Hohenstein Castle (Middle Franconia)

Hohenstein Castle (German: Burg Hohenstein) in Middle Franconia is a castle in Bavaria, Germany.

Hohenstein Castle
(Burg Hohenstein)
Hohenstein Castle
(Burg Hohenstein)
Germany
Highest point
Elevation917 m (3,009 ft)
Coordinates49°35′12″N 11°25′22″E
Geography
LocationBavaria, Germany
Parent rangeBavarian Forest
Geology
Mountain typegranite

The origin of the castle

The origins of Hohenstein Castle probably go back to the 11th century. The first written mention is detectable only for year 1163, when a certain Sicolinus was used as a castle guard by Hohenstein. In the following centuries, there have been several changes in power relations: of the Sulzbacher counts they first came into the possession of the Hohenstaufen. Derived from the previously used name of this dynasty, the castle Hohenstein is now sometimes referred to as Hohenstaufen Castle. Later it became then, still in the possession of the Wittelsbach, the Luxembourg and at the end, back into the hands of the Bavarian dukes.

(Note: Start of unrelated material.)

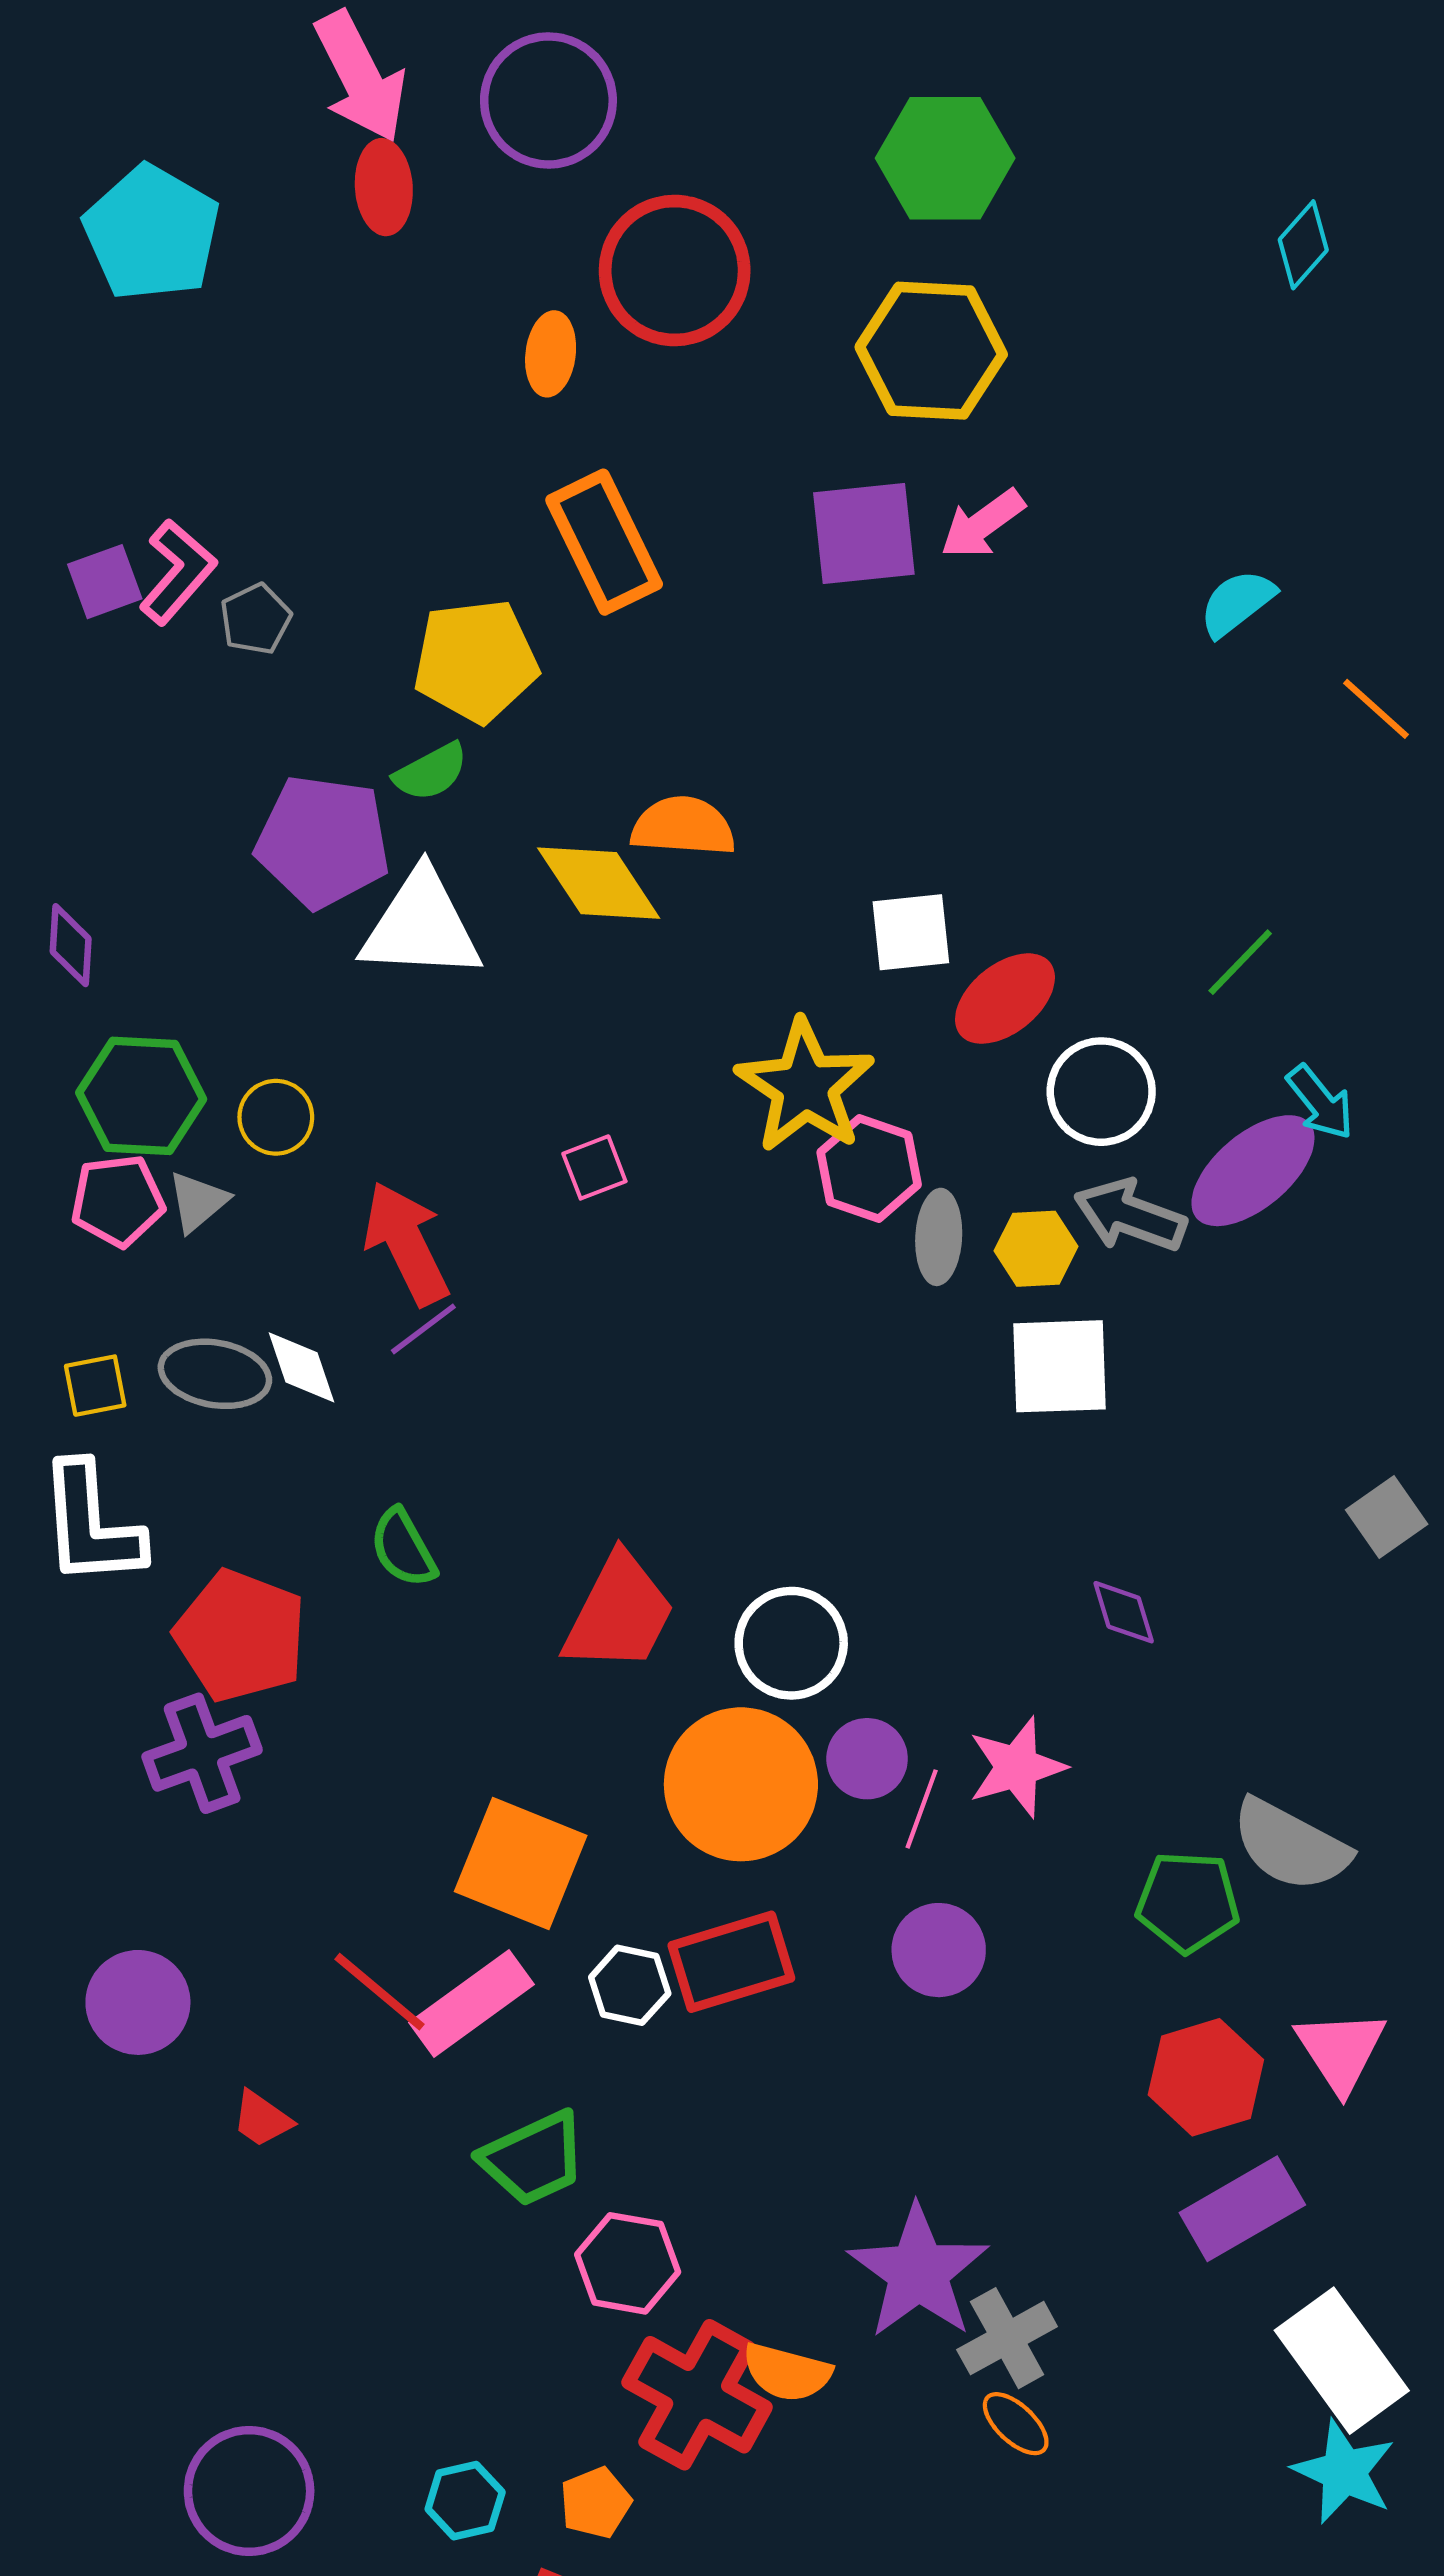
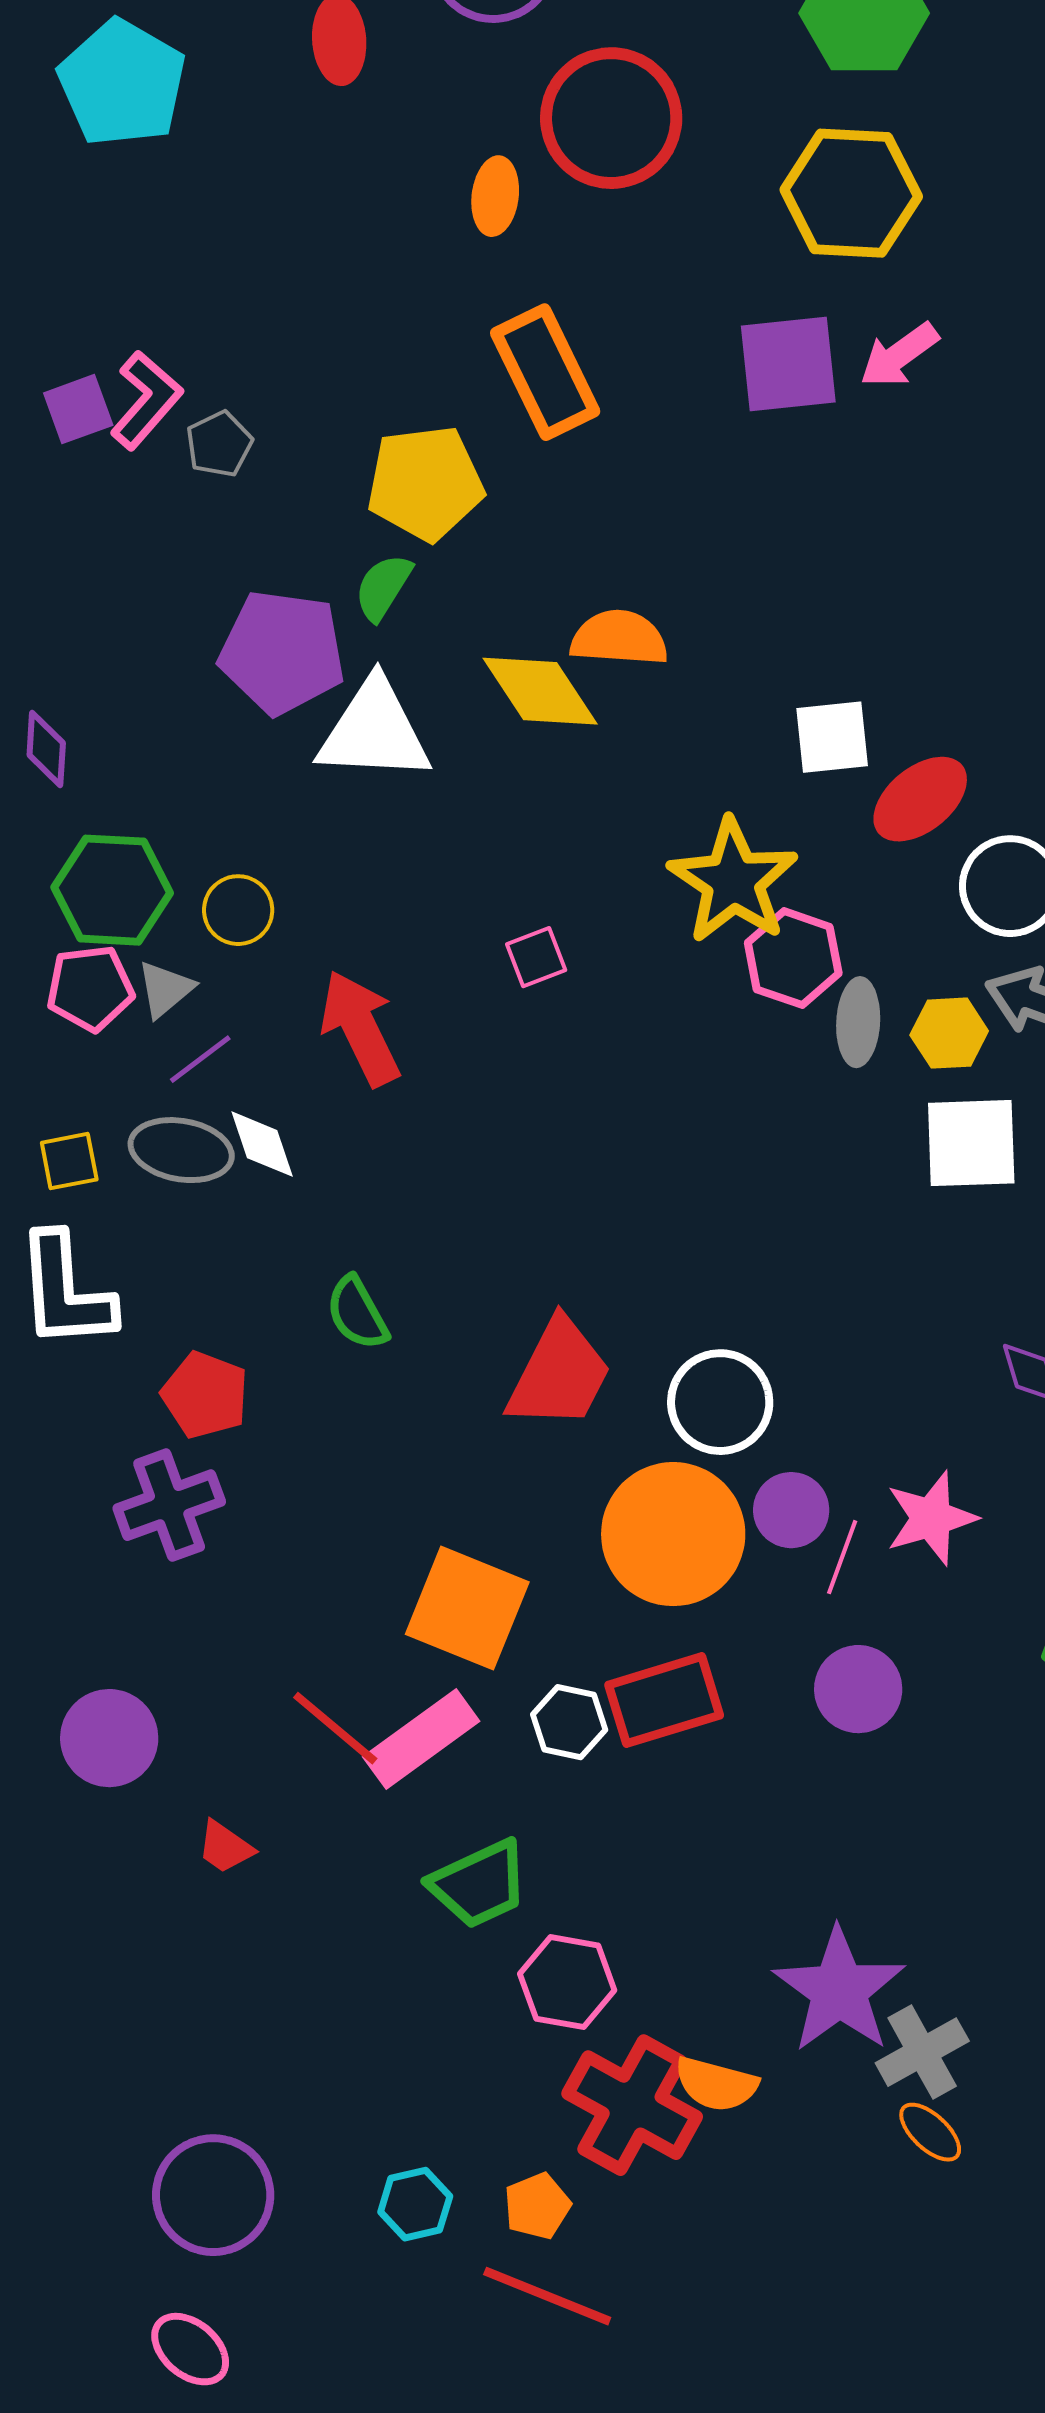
green semicircle: (431, 772) -> (383, 587), turned 150
purple line: (423, 1329) -> (200, 1059), moved
red pentagon: (241, 1636) -> (205, 1395), size x0.7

Transition to the imperial city of Nuremberg

In connection with the Landshut War of Succession, finally the imperial city of Nuremberg was in secure control of the castle and bought it in the 1505 sale. Subsequently, they then played an important role in the further history of Nuremberg. It was designated as the administrative seat of a Nuremberg keeper and played a prominent role in the management and defense of the Nuremberg newly acquired land area. This was, however, its half a century later in the Second Margrave War undoing. For the troops of the Niirnberg arch enemy, the Margrave of Brandenburg-Kulmbach Albrecht Alcibiades of Brandenburg-Kulmbach, for Nuremberg was so important fortress and destroy take. Despite heavy devastation could be in this war then in the end but still said the imperial city and its allies against the Marquis. The Burg Hohenstein subsequently remained unchallenged possession in Nuremberg and was subsequently rebuilt, which, however, to the 17th century went.

Decline

The decisive break in the castle's history took place in 1806, when the story took place at Nuremberg as Imperial City to an end. Together with the rest of the land area of Nuremberg and the city itself, it was this year when the Kingdom of Bavaria took possession. Thus began the decline of the castle in its beginning, because parts of the castle have now been sold by the state for demolition. The castle was degraded to the quarry, and including the castle keep, fell victim to this misuse. It was not until about the middle of the 19th century, there began some rethinking, and there were attempts made to halt the further deterioration to stop now. The previous measures, however, had already caused too many substantial interventions to progress, so that the castle is still a semi-ruin.